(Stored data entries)
####################

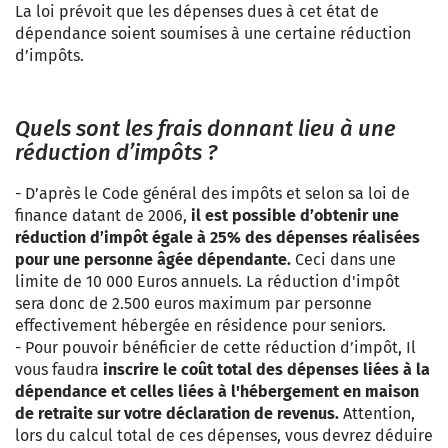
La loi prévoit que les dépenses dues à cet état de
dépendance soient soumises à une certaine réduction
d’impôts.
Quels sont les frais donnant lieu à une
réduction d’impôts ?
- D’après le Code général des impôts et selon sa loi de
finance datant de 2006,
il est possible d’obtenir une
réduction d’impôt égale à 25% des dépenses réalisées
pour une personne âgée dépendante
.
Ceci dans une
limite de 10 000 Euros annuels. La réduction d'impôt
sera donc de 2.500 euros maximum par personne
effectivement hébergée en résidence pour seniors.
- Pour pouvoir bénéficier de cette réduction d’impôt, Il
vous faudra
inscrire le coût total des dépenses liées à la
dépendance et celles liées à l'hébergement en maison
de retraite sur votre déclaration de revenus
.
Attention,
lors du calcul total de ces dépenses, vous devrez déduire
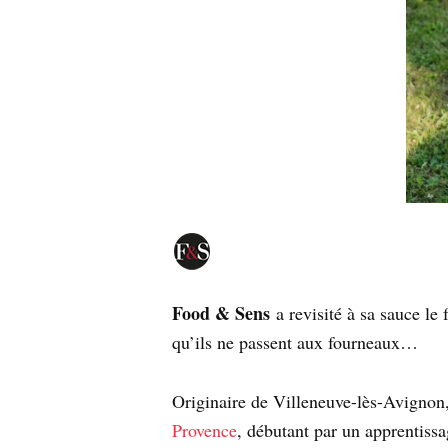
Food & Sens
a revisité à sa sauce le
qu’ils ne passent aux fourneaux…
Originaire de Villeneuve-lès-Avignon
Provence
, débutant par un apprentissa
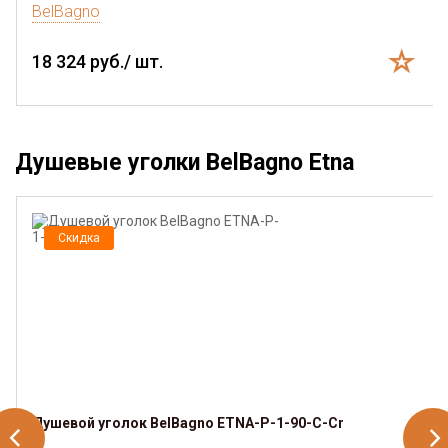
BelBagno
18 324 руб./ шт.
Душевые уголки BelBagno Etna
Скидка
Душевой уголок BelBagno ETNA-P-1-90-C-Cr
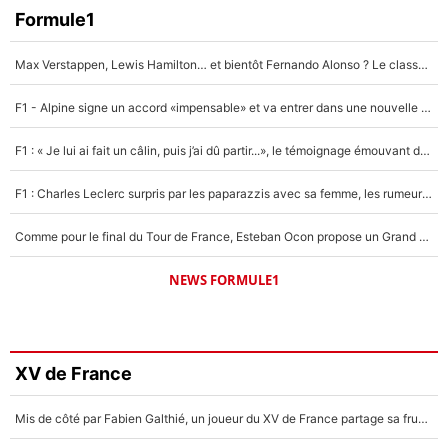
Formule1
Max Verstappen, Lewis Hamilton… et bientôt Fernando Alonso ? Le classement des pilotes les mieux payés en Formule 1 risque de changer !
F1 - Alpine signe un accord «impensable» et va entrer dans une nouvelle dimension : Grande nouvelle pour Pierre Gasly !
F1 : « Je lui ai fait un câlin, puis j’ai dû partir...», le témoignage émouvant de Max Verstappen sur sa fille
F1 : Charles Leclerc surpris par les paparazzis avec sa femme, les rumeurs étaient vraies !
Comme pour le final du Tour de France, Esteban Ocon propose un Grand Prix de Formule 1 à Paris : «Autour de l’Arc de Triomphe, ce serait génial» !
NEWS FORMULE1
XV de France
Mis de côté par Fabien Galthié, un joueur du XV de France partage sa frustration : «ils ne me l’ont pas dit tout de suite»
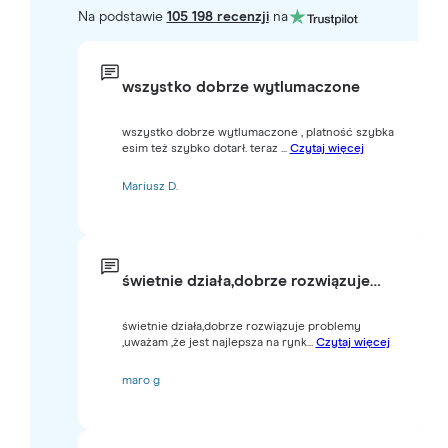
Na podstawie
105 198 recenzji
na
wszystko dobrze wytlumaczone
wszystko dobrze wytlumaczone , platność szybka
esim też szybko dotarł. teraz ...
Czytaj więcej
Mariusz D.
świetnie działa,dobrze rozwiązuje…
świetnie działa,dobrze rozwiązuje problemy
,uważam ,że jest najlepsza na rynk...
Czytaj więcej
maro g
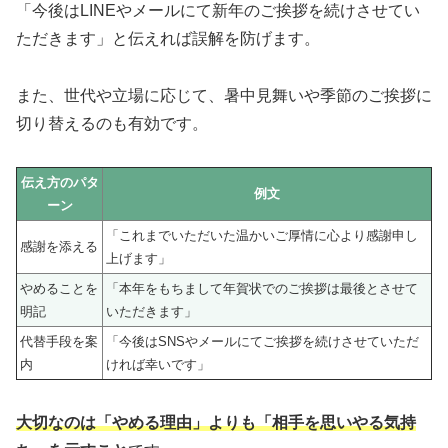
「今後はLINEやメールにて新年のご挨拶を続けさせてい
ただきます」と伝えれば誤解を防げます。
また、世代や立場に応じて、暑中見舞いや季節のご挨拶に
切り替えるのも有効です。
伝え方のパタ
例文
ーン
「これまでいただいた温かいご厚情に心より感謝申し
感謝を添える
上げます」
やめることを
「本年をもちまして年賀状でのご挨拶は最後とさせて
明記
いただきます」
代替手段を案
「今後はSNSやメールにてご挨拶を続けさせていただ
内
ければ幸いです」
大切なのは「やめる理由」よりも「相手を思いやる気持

####################

WORK TO BE COMPLETED –
Give the records again exactly, pictures left out.

SOLUTION –
La loi prévoit que les dépenses dues à cet état de
dépendance soient soumises à une certaine réduction
d’impôts.
Quels sont les frais donnant lieu à une
réduction d’impôts ?
- D’après le Code général des impôts et selon sa loi de
finance datant de 2006,
il est possible d’obtenir une
réduction d’impôt égale à 25% des dépenses réalisées
pour une personne âgée dépendante
.
Ceci dans une
limite de 10 000 Euros annuels. La réduction d'impôt
sera donc de 2.500 euros maximum par personne
effectivement hébergée en résidence pour seniors.
- Pour pouvoir bénéficier de cette réduction d’impôt, Il
vous faudra
inscrire le coût total des dépenses liées à la
dépendance et celles liées à l'hébergement en maison
de retraite sur votre déclaration de revenus
.
Attention,
lors du calcul total de ces dépenses, vous devrez déduire
Food & Sens
a revisité à sa sauce le
qu’ils ne passent aux fourneaux…
Originaire de Villeneuve-lès-Avignon
Provence
, débutant par un apprentissa
BelBagno
18 324 руб./ шт.
Душевые уголки BelBagno Etna
Скидка
Душевой уголок BelBagno ETNA-P-1-90-C-Cr
Formule1
Max Verstappen, Lewis Hamilton… et bientôt Fernando Alonso ? Le classement des pilotes les mieux payés en Formule 1 risque de changer !
F1 - Alpine signe un accord «impensable» et va entrer dans une nouvelle dimension : Grande nouvelle pour Pierre Gasly !
F1 : « Je lui ai fait un câlin, puis j’ai dû partir...», le témoignage émouvant de Max Verstappen sur sa fille
F1 : Charles Leclerc surpris par les paparazzis avec sa femme, les rumeurs étaient vraies !
Comme pour le final du Tour de France, Esteban Ocon propose un Grand Prix de Formule 1 à Paris : «Autour de l’Arc de Triomphe, ce serait génial» !
NEWS FORMULE1
XV de France
Mis de côté par Fabien Galthié, un joueur du XV de France partage sa frustration : «ils ne me l’ont pas dit tout de suite»
Na podstawie
105 198 recenzji
na
wszystko dobrze wytlumaczone
wszystko dobrze wytlumaczone , platność szybka
esim też szybko dotarł. teraz ...
Czytaj więcej
Mariusz D.
świetnie działa,dobrze rozwiązuje…
świetnie działa,dobrze rozwiązuje problemy
,uważam ,że jest najlepsza na rynk...
Czytaj więcej
maro g
「今後はLINEやメールにて新年のご挨拶を続けさせてい
ただきます」と伝えれば誤解を防げます。
また、世代や立場に応じて、暑中見舞いや季節のご挨拶に
切り替えるのも有効です。
伝え方のパタ
例文
ーン
「これまでいただいた温かいご厚情に心より感謝申し
感謝を添える
上げます」
やめることを
「本年をもちまして年賀状でのご挨拶は最後とさせて
明記
いただきます」
代替手段を案
「今後はSNSやメールにてご挨拶を続けさせていただ
内
ければ幸いです」
大切なのは「やめる理由」よりも「相手を思いやる気持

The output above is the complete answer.